■ **WHAT YOU NEED TO DO**:
Retype every record below exactly as it is written.

(Stored data)
***
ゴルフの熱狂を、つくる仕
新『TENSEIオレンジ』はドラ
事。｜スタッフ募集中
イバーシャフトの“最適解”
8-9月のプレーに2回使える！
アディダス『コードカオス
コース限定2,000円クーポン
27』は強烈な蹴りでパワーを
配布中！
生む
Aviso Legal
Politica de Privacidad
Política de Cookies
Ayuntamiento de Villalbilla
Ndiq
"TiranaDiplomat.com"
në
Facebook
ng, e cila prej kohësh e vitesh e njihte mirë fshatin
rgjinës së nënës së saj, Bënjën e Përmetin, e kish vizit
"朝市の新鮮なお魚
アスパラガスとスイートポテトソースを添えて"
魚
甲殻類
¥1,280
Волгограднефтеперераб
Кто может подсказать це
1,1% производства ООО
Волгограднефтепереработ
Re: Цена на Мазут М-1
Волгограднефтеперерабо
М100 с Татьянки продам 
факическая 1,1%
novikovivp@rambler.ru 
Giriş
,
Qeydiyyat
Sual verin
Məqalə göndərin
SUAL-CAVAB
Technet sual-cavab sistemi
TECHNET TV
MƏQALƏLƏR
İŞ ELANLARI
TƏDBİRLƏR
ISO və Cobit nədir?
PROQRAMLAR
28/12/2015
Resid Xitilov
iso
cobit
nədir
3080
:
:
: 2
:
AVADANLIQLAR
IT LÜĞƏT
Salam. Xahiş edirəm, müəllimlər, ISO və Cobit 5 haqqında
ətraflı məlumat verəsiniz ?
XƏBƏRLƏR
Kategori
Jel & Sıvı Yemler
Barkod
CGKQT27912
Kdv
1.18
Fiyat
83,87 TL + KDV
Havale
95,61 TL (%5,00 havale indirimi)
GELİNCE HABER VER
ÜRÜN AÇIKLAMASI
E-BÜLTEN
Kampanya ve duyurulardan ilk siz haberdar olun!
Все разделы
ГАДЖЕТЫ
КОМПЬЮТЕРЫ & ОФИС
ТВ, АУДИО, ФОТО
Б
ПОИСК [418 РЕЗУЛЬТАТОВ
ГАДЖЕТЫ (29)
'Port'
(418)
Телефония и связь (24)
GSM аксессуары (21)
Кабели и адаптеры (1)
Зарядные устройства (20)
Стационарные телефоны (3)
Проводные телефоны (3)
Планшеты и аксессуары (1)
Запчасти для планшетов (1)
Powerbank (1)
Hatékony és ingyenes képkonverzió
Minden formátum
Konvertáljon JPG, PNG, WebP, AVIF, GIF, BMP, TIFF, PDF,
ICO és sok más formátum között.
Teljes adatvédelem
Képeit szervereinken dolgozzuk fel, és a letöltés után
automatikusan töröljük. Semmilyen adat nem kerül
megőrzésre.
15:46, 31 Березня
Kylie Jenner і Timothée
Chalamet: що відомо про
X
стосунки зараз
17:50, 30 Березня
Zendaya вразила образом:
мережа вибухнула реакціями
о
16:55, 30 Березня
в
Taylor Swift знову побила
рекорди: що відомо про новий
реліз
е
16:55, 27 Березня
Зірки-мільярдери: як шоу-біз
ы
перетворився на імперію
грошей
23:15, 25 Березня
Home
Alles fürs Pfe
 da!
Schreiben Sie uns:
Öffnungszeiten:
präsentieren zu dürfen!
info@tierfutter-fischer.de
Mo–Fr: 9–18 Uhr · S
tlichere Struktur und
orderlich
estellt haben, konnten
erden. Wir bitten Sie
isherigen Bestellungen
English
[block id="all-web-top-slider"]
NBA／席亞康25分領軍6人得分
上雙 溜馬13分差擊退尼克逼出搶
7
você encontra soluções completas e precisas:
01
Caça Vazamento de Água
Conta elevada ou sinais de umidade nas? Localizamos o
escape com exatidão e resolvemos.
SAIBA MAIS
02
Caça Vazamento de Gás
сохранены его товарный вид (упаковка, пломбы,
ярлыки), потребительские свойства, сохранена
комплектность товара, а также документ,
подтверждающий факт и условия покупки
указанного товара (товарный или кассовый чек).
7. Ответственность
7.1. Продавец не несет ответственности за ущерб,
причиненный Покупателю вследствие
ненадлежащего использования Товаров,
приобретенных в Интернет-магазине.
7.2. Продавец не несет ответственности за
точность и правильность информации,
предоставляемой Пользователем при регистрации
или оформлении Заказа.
***
■ **SOLVED EXERCISE**:
ゴルフの熱狂を、つくる仕
新『TENSEIオレンジ』はドラ
事。｜スタッフ募集中
イバーシャフトの“最適解”
8-9月のプレーに2回使える！
アディダス『コードカオス
コース限定2,000円クーポン
27』は強烈な蹴りでパワーを
配布中！
生む
Aviso Legal
Politica de Privacidad
Política de Cookies
Ayuntamiento de Villalbilla
Ndiq
"TiranaDiplomat.com"
në
Facebook
ng, e cila prej kohësh e vitesh e njihte mirë fshatin
rgjinës së nënës së saj, Bënjën e Përmetin, e kish vizit
"朝市の新鮮なお魚
アスパラガスとスイートポテトソースを添えて"
魚
甲殻類
¥1,280
Волгограднефтеперераб
Кто может подсказать це
1,1% производства ООО
Волгограднефтепереработ
Re: Цена на Мазут М-1
Волгограднефтеперерабо
М100 с Татьянки продам 
факическая 1,1%
novikovivp@rambler.ru 
Giriş
,
Qeydiyyat
Sual verin
Məqalə göndərin
SUAL-CAVAB
Technet sual-cavab sistemi
TECHNET TV
MƏQALƏLƏR
İŞ ELANLARI
TƏDBİRLƏR
ISO və Cobit nədir?
PROQRAMLAR
28/12/2015
Resid Xitilov
iso
cobit
nədir
3080
:
:
: 2
:
AVADANLIQLAR
IT LÜĞƏT
Salam. Xahiş edirəm, müəllimlər, ISO və Cobit 5 haqqında
ətraflı məlumat verəsiniz ?
XƏBƏRLƏR
Kategori
Jel & Sıvı Yemler
Barkod
CGKQT27912
Kdv
1.18
Fiyat
83,87 TL + KDV
Havale
95,61 TL (%5,00 havale indirimi)
GELİNCE HABER VER
ÜRÜN AÇIKLAMASI
E-BÜLTEN
Kampanya ve duyurulardan ilk siz haberdar olun!
Все разделы
ГАДЖЕТЫ
КОМПЬЮТЕРЫ & ОФИС
ТВ, АУДИО, ФОТО
Б
ПОИСК [418 РЕЗУЛЬТАТОВ
ГАДЖЕТЫ (29)
'Port'
(418)
Телефония и связь (24)
GSM аксессуары (21)
Кабели и адаптеры (1)
Зарядные устройства (20)
Стационарные телефоны (3)
Проводные телефоны (3)
Планшеты и аксессуары (1)
Запчасти для планшетов (1)
Powerbank (1)
Hatékony és ingyenes képkonverzió
Minden formátum
Konvertáljon JPG, PNG, WebP, AVIF, GIF, BMP, TIFF, PDF,
ICO és sok más formátum között.
Teljes adatvédelem
Képeit szervereinken dolgozzuk fel, és a letöltés után
automatikusan töröljük. Semmilyen adat nem kerül
megőrzésre.
15:46, 31 Березня
Kylie Jenner і Timothée
Chalamet: що відомо про
X
стосунки зараз
17:50, 30 Березня
Zendaya вразила образом:
мережа вибухнула реакціями
о
16:55, 30 Березня
в
Taylor Swift знову побила
рекорди: що відомо про новий
реліз
е
16:55, 27 Березня
Зірки-мільярдери: як шоу-біз
ы
перетворився на імперію
грошей
23:15, 25 Березня
Home
Alles fürs Pfe
 da!
Schreiben Sie uns:
Öffnungszeiten:
präsentieren zu dürfen!
info@tierfutter-fischer.de
Mo–Fr: 9–18 Uhr · S
tlichere Struktur und
orderlich
estellt haben, konnten
erden. Wir bitten Sie
isherigen Bestellungen
English
[block id="all-web-top-slider"]
NBA／席亞康25分領軍6人得分
上雙 溜馬13分差擊退尼克逼出搶
7
você encontra soluções completas e precisas:
01
Caça Vazamento de Água
Conta elevada ou sinais de umidade nas? Localizamos o
escape com exatidão e resolvemos.
SAIBA MAIS
02
Caça Vazamento de Gás
сохранены его товарный вид (упаковка, пломбы,
ярлыки), потребительские свойства, сохранена
комплектность товара, а также документ,
подтверждающий факт и условия покупки
указанного товара (товарный или кассовый чек).
7. Ответственность
7.1. Продавец не несет ответственности за ущерб,
причиненный Покупателю вследствие
ненадлежащего использования Товаров,
приобретенных в Интернет-магазине.
7.2. Продавец не несет ответственности за
точность и правильность информации,
предоставляемой Пользователем при регистрации
или оформлении Заказа.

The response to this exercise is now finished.